MW: We didn’t ever really decide to make Habibti, we just decided to take the songwriting and recording element into our own hands and see what happens. We wanted to try out a variety of songwriting approaches ourselves using the studio as a songwriting tool. Habibti started forming itself after 25 tracks or so. And working with different musicians and anticipating their styles, we just wanted to see what would happen if we had more control.
A2: How did you approach the instrumentation and arrangements during the recording?
MW: It’s funny, cause so much of the instrumentation was in our heads while we workshopped songs quietly in Tony’s apartment or my house. We just got better at keeping track of melodies. Sometimes we hummed those parts or sang them in voice, other times we would find them on a piano or keyboard and keep track of them before we went into the studio.
A2: How did you approach forming the band and teaching them how to play the songs that you had created?
MW: We did our best to find people that were proficient in multiple instruments because there was a lot of instrumentation that didn’t run consistently through each song. It was important to us that everyone could stop playing an instrument during a song and pick up something else where needed. It became a very organized process of distributing the instrumentation per song.
That said — some songs did evolve a bit for the live show and are not completely true to the recordings.
A2: Considering that Habibti was written over a long stretch of time, did you always have a particular “sound” in mind when you were writing the songs? Or after demoing 25+ songs did you just pick the ones that worked best together?
MW: We picked the ones that worked best together. However, toward the end the “sound” was coming together naturally. We started speaking studio language better and we started to have a better understanding of what was emerging. We wanted something lush and restrained with songs that move inside their arrangements.

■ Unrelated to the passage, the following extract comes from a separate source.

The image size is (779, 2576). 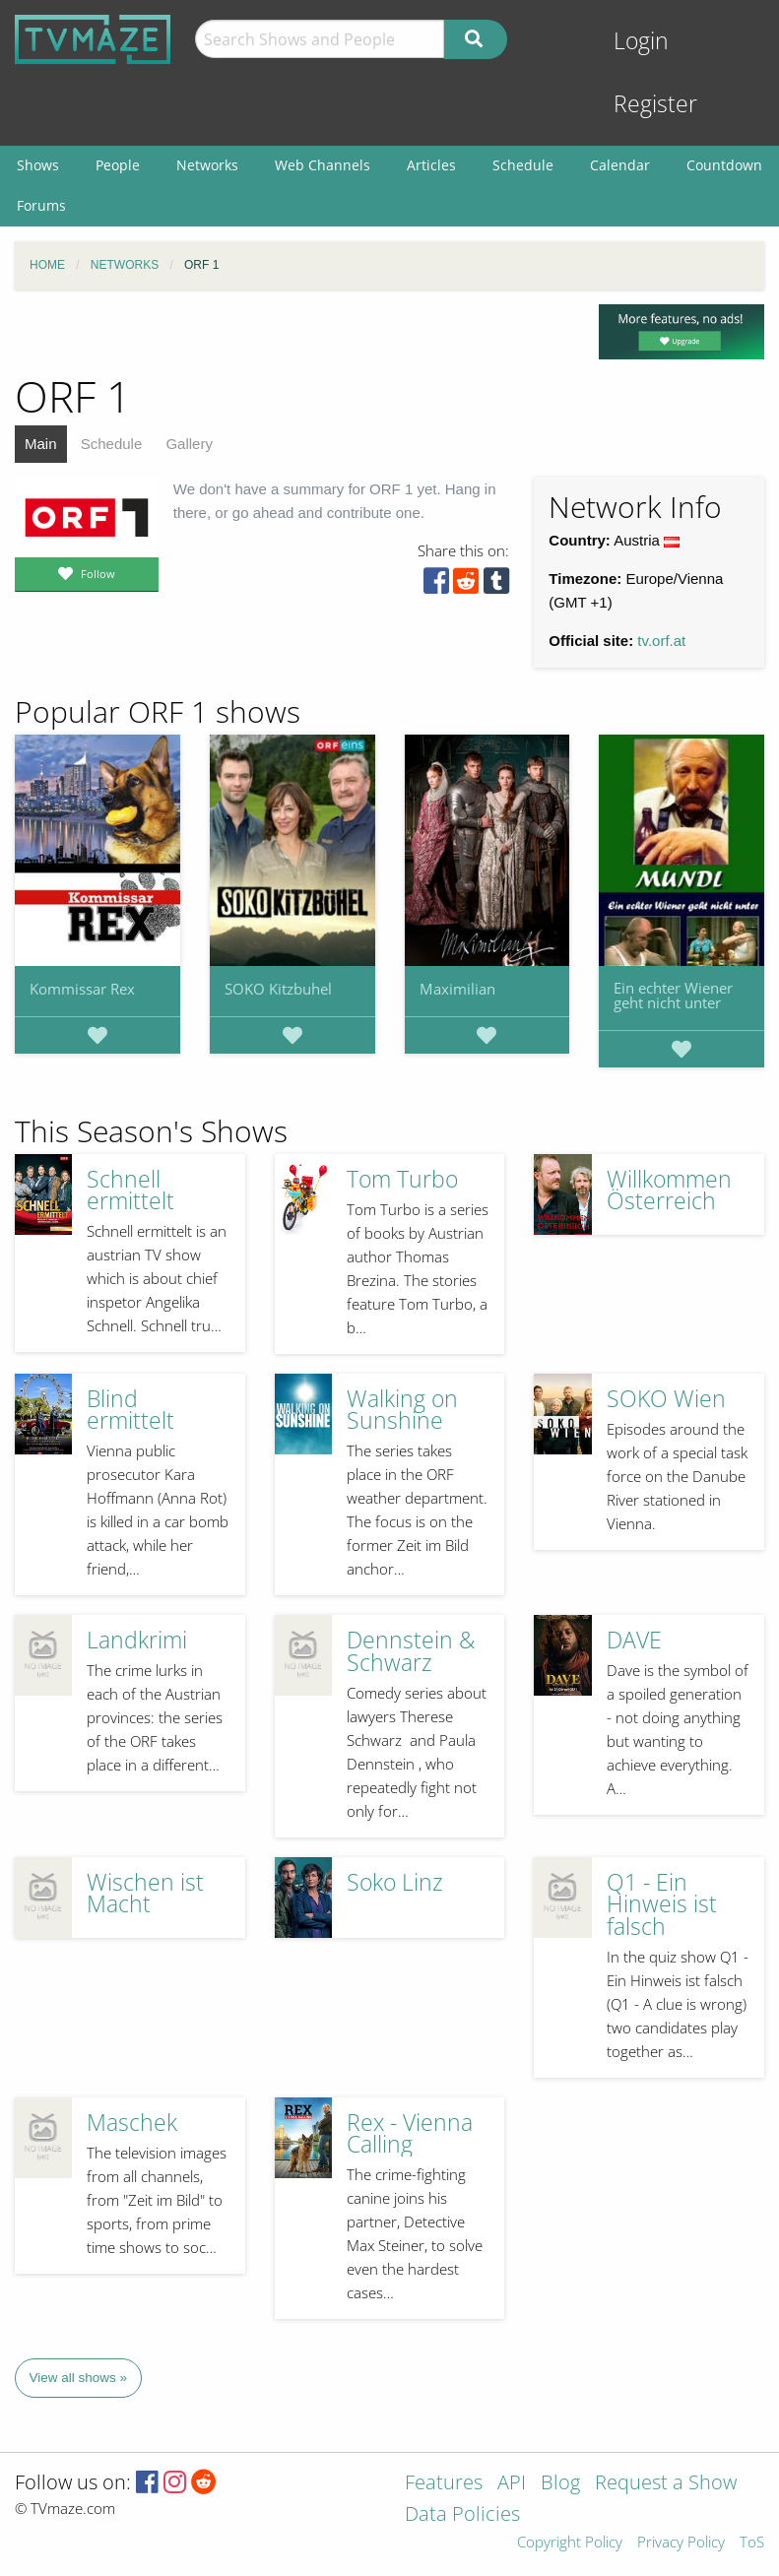 I want to click on DAVE, so click(x=634, y=1640).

A2: What types of subjects do you feel most comfortable writing about?
MW: I like for lyrics to enhance the music. The music always comes first for me. I don’t think there are any particular subjects that I continue to come back to. I like the freedom to talk about multiple subjects in one song, even if they are just related in tone or imagery and not necessarily in narrative.
A2: How do you prefer to classify Gold Beach?

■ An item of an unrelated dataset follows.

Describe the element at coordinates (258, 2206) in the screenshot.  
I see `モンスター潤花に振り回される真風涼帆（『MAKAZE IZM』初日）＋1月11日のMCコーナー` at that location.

MW: Neo-soul. I don’t know…
A2: Well, hearing Gold Beach perform live, I get a kind of 1970s rock vibe; but then there is more of a folk vibe from the recorded versions of the songs.
MW: Its true, there is a desire to entertain live. I think its funny seeing some acts whose live show is so different from their CDs. It also concerning live, because you don’t want to lose subtlety completely. We’ve started to find a happy medium recently, though I still tend to like the songs at a softer volume.
A2: I suspect that you have to be pretty picky about which venues you play. With a bad sound mix or PA, your sound might get pretty jumbled.
MW: At the end of the day you are at the mercy of the club and the sound person. You try to play the right venues, then beyond that all you can do is immerse yourself in the actual performance and your physical communication with the audience. It’s too easy to get caught up in sound problems. A good performance can still communicate well on its own.